→ **What this task involves**
Up to and including the line bearing "Show, and Joel", output every line of the entries exactly as written, starting from the first; pictures stay out.

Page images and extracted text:

┌──

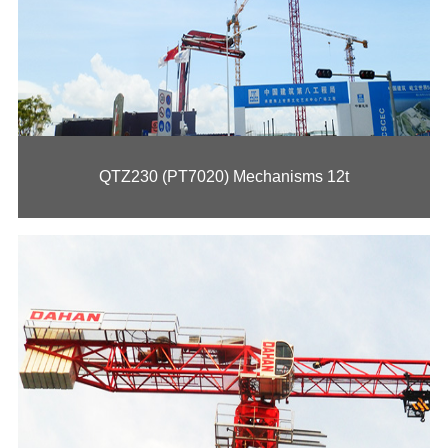
QTZ230 (PT7020) Mechanisms 12t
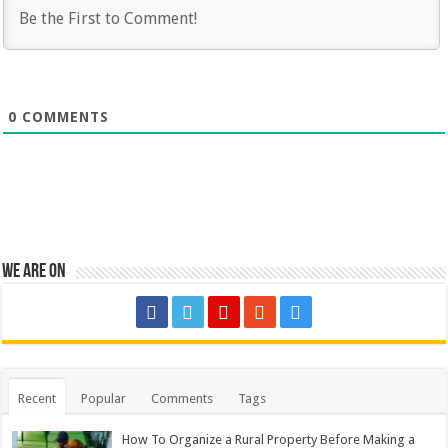
0
COMMENTS
We are on
Recent
Popular
Comments
Tags
How To Organize a Rural Property Before Making a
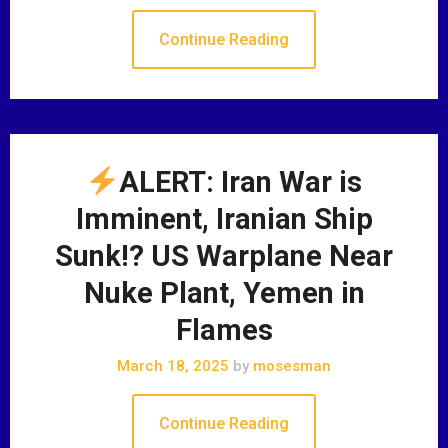
Continue Reading
ALERT: Iran War is
Imminent, Iranian Ship
Sunk!? US Warplane Near
Nuke Plant, Yemen in
Flames
March 18, 2025
by
mosesman
Continue Reading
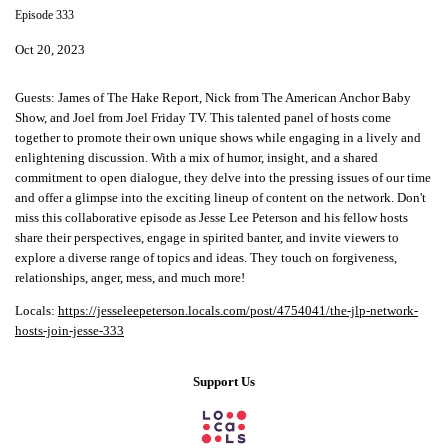
Episode 333
Oct 20, 2023
Guests: James of The Hake Report, Nick from The American Anchor Baby
Show, and Joel from Joel Friday TV. This talented panel of hosts come
together to promote their own unique shows while engaging in a lively and
enlightening discussion. With a mix of humor, insight, and a shared
commitment to open dialogue, they delve into the pressing issues of our time
and offer a glimpse into the exciting lineup of content on the network. Don't
miss this collaborative episode as Jesse Lee Peterson and his fellow hosts
share their perspectives, engage in spirited banter, and invite viewers to
explore a diverse range of topics and ideas. They touch on forgiveness,
relationships, anger, mess, and much more!
Locals:
https://jesseleepeterson.locals.com/post/4754041/the-jlp-network-
hosts-join-jesse-333
Support Us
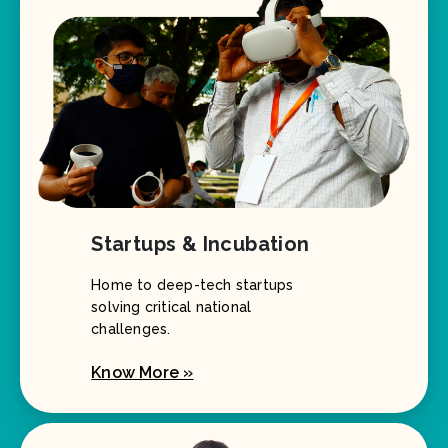
Startups & Incubation
Home to deep-tech startups
solving critical national
challenges.
Know More »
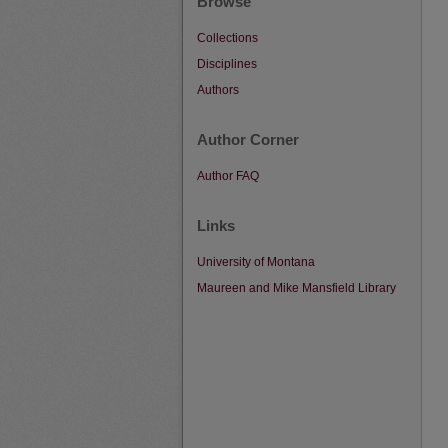
Browse
Collections
Disciplines
Authors
Author Corner
Author FAQ
Links
University of Montana
Maureen and Mike Mansfield Library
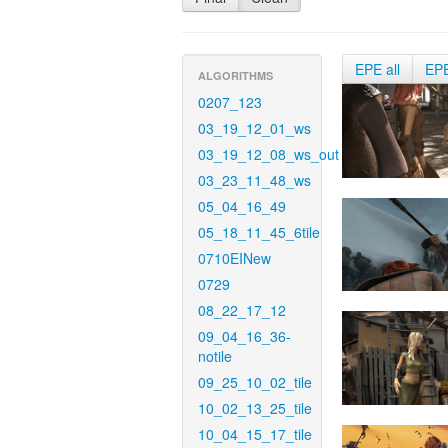
EPE all
EP
ALGORITHMS
0207_123
03_19_12_01_ws
03_19_12_08_ws_out
03_23_11_48_ws
05_04_16_49
05_18_11_45_6tile
0710EINew
0729
08_22_17_12
09_04_16_36-
notile
09_25_10_02_tile
10_02_13_25_tile
10_04_15_17_tile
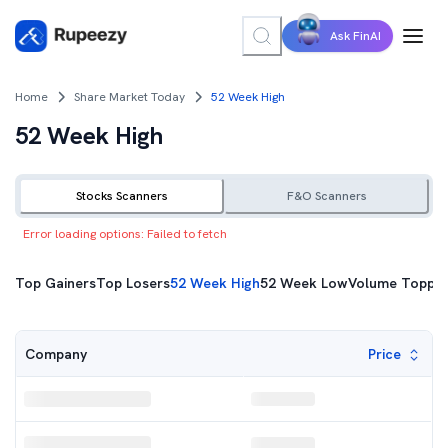
Ask FinAI
Home
Share Market Today
52 Week High
52 Week High
Stocks Scanners
F&O Scanners
Error loading options:
Failed to fetch
Top Gainers
Top Gainers
Top Losers
52 Week High
52 Week Low
Volume Toppe
Top Losers
Price
Company
52 Week High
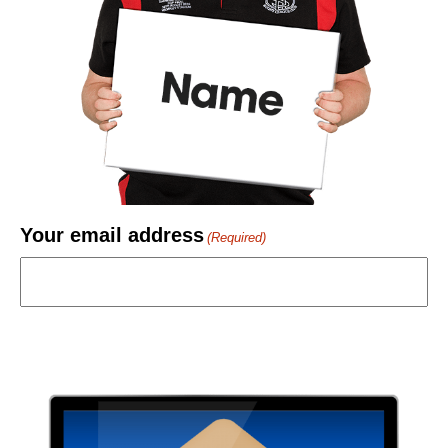
Your email address
(Required)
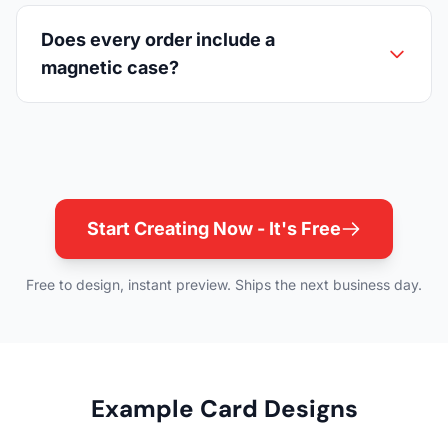
Does every order include a
magnetic case?
Start Creating Now - It's Free
Free to design, instant preview. Ships the next business day.
Example Card Designs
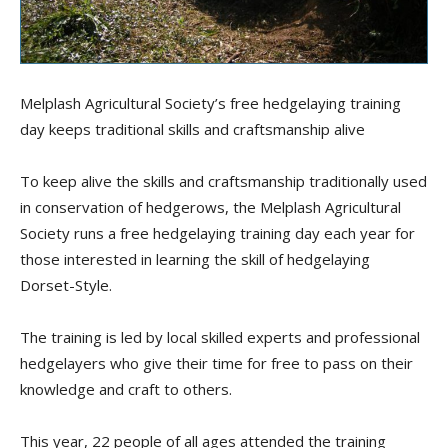
Melplash Agricultural Society’s free hedgelaying training
day keeps traditional skills and craftsmanship alive
To keep alive the skills and craftsmanship traditionally used
in conservation of hedgerows, the Melplash Agricultural
Society runs a free hedgelaying training day each year for
those interested in learning the skill of hedgelaying
Dorset-Style.
The training is led by local skilled experts and professional
hedgelayers who give their time for free to pass on their
knowledge and craft to others.
This year, 22 people of all ages attended the training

└──

→ **Reply to the exercise**
QTZ230 (PT7020) Mechanisms 12t
0
COMMENTS
We are on
Recent
Popular
Comments
Tags
How To Organize a Rural Property Before Making a
Continue Reading
ALERT: Iran War is
Imminent, Iranian Ship
Sunk!? US Warplane Near
Nuke Plant, Yemen in
Flames
March 18, 2025
by
mosesman
Continue Reading
Episode 333
Oct 20, 2023
Guests: James of The Hake Report, Nick from The American Anchor Baby
Show, and Joel from Joel Friday TV. This talented panel of hosts come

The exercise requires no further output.